I have had a long arc view of crypto that I have kept mostly to myself.

With the froth of the past two years, precipitating the slump and gloom of today, I feel I should share what I think:

The blockchain and bitcoin models are vastly more disruptive than even the most ardent HODLer thinks. It is truly a genie that is out of the lamp.

It breaks down national, regional, legal, institutional barriers. No permission, no mediation.

All it requires is that people keep their computers on and run a piece of software.

Unbelievable.

That is why it will do for value what the Internet did to information – make it vanish into the ether. Everywhere and nowhere.

But that means it is going to take a lot longer for this to percolate through the world. The tsunami is much, much more massive than people think it is, but it is also farther away from the coast. It is the sun, not the moon. They may look the same size, but one is unimaginably larger and farther away from the other.

When we draw parallels of the blockchain with the Internet we start the clock in the late 80s, early 90s. And debate whether we are in 1995 or 1998.

But the Internet began as ARPAnet in the late 60s. We are still in the late 60s, maybe. And although the blockchain may not take another fifty years to ubiquity, it is certainly a much longer way than we think from its most powerful form.

The problem is money.

Not only is the blockchain about the dematerialisation of value, it has also been born into an era when value – in the form of fiat money – was created in unlimited amounts for a decade plus.
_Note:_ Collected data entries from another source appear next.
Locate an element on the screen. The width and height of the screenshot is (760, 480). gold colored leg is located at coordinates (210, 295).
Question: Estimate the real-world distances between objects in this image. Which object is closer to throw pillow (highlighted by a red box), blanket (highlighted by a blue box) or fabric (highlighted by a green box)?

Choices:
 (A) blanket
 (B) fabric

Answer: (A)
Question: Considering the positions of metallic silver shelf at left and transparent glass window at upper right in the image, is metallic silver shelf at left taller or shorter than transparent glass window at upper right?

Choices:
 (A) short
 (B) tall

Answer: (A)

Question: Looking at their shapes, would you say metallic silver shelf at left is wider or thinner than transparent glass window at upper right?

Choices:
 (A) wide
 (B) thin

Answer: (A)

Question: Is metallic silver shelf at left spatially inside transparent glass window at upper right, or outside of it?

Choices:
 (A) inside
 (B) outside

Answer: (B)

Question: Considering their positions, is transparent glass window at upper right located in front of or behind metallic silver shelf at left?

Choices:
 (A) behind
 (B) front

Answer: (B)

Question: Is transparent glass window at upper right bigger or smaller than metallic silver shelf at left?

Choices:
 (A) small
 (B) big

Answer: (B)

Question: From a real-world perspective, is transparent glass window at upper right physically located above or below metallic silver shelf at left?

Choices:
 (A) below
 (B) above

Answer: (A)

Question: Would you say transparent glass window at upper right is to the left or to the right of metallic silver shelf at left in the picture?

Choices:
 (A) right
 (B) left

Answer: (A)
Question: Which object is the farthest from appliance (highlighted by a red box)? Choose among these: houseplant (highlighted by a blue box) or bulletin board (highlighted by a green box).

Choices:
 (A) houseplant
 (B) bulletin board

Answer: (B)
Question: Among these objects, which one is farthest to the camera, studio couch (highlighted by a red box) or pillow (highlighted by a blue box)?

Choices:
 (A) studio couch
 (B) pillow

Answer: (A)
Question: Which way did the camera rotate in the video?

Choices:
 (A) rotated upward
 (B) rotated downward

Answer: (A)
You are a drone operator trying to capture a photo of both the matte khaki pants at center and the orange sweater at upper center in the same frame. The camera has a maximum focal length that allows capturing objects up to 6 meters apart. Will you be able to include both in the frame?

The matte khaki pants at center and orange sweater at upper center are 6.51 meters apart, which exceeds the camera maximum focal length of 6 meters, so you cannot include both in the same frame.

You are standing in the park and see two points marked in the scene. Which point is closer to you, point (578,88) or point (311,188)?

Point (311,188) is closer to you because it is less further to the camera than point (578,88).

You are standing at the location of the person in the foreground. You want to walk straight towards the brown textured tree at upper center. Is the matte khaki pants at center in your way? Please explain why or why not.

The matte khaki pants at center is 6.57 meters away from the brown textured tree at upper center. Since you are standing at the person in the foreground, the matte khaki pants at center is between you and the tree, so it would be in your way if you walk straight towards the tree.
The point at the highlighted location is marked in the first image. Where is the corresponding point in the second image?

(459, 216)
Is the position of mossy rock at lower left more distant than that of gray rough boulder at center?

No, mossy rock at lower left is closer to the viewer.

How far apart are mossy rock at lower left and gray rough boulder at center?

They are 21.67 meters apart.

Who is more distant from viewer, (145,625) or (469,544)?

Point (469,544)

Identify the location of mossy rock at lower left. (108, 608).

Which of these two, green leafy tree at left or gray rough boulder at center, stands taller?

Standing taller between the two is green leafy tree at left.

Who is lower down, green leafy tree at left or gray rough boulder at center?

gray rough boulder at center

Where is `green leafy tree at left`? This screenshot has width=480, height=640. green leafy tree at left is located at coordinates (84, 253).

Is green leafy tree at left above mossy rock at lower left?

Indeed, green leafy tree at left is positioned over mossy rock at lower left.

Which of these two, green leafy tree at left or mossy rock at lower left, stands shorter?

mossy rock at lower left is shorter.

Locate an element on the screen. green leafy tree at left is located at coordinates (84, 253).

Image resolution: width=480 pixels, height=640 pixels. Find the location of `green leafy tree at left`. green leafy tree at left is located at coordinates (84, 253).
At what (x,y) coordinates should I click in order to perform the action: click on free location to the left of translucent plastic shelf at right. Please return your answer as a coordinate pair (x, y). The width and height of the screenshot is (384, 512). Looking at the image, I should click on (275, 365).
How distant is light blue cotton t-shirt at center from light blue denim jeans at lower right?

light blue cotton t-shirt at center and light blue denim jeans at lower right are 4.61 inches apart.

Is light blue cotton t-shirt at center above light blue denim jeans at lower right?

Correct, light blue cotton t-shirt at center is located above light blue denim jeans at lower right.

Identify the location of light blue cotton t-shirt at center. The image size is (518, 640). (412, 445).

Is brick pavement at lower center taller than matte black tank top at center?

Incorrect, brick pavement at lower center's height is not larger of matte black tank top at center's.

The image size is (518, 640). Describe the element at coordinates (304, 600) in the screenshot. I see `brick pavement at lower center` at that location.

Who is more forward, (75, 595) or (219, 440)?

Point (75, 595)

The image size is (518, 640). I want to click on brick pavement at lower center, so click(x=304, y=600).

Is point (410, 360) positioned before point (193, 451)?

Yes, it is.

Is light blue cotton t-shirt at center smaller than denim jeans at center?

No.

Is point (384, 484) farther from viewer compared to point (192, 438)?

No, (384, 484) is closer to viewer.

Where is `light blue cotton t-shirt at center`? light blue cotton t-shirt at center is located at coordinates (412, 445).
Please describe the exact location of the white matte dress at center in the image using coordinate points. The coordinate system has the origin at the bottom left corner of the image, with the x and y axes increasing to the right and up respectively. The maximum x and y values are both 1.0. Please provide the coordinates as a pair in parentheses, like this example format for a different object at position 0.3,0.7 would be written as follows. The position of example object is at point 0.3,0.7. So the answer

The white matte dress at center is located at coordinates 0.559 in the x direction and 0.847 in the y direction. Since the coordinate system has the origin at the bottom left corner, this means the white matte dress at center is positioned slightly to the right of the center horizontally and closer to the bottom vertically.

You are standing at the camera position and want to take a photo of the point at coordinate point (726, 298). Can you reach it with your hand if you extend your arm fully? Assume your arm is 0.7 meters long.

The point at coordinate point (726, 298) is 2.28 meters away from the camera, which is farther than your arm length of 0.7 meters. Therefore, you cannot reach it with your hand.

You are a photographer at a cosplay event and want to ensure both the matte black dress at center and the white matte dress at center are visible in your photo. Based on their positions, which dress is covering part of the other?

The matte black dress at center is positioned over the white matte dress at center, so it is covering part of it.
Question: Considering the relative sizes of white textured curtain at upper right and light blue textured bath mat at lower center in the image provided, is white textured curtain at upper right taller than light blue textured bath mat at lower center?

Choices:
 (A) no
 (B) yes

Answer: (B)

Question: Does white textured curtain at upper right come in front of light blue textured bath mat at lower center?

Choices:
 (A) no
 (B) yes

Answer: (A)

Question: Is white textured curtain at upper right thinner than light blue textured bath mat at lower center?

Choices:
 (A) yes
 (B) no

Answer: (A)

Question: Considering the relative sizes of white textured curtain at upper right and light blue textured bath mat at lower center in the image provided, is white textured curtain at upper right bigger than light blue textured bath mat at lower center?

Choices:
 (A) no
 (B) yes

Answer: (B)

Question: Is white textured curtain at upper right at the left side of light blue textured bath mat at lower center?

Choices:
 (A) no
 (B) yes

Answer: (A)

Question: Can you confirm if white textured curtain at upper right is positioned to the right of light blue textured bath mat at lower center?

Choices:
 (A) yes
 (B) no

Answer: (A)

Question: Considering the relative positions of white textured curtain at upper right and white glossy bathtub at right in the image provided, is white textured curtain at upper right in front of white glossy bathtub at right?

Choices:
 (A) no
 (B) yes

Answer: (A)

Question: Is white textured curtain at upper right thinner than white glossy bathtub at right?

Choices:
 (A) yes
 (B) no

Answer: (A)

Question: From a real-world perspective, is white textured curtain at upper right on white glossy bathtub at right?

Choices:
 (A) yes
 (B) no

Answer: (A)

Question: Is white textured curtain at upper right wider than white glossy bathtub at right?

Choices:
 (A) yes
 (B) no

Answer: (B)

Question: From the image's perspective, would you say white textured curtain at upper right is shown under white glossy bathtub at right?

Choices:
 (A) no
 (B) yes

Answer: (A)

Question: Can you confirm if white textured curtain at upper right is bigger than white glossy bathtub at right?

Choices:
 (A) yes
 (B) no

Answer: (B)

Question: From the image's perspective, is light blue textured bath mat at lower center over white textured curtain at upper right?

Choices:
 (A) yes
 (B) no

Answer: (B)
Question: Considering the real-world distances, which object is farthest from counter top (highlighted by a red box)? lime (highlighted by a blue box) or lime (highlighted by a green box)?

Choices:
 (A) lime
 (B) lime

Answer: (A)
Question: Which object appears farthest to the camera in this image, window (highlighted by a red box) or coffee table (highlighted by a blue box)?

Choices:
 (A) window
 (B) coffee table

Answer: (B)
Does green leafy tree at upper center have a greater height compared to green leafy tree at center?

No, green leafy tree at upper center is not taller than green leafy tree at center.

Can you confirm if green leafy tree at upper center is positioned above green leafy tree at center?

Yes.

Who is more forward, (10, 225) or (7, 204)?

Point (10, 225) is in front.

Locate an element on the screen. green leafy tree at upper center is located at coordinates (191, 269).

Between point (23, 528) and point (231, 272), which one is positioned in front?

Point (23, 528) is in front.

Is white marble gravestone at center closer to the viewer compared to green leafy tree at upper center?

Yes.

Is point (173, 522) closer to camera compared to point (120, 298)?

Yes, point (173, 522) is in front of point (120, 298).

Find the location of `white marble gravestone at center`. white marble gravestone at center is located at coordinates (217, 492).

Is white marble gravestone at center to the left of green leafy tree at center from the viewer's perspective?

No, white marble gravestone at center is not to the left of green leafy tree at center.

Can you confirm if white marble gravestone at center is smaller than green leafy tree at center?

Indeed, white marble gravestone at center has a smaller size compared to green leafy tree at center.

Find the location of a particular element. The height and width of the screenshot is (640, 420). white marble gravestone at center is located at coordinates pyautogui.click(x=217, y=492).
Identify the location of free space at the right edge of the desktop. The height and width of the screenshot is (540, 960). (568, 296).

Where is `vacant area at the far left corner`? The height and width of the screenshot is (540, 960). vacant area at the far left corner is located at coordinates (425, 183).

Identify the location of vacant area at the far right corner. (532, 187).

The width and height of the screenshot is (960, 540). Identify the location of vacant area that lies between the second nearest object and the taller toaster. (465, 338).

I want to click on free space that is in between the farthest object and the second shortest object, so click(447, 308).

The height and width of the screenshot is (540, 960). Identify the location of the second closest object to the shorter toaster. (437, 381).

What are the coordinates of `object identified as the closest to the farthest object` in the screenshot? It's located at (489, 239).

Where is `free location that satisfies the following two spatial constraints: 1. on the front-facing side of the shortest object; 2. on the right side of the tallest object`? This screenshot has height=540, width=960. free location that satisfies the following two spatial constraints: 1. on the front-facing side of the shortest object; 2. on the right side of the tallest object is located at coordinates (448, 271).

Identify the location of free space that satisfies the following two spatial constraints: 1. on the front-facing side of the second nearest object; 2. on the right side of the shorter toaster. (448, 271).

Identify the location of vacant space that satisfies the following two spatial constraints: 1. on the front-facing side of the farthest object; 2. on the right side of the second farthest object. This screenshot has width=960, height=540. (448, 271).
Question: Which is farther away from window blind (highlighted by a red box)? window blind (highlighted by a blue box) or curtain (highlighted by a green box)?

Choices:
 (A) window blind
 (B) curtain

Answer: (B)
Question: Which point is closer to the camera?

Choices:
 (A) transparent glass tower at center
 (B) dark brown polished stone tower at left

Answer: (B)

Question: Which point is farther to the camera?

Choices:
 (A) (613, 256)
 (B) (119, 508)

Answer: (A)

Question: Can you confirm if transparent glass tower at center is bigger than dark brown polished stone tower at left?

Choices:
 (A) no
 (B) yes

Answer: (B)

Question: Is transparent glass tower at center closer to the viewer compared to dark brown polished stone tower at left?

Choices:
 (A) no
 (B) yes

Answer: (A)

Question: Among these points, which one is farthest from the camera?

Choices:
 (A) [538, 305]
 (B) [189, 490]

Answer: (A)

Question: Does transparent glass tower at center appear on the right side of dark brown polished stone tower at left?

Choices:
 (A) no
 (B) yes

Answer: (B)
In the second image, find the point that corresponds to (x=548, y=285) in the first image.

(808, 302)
There is too much money chasing too little innovation. The money needs to be made back too quickly, unlike the military and academic funding for ARPAnet. The innovation is taking place in too constrained an environment, regulatorily, socially, technologically, environmentally.

Now, like with renewable energy, we can recognise and incentivise what the blockchain makes inevitable. But we also must recognise and acknowledge the tradeoffs – free, fair, limitless, unfettered exchange of value will only take place in a world free of the constraints of geography, identity, energy.

We are far, far from there.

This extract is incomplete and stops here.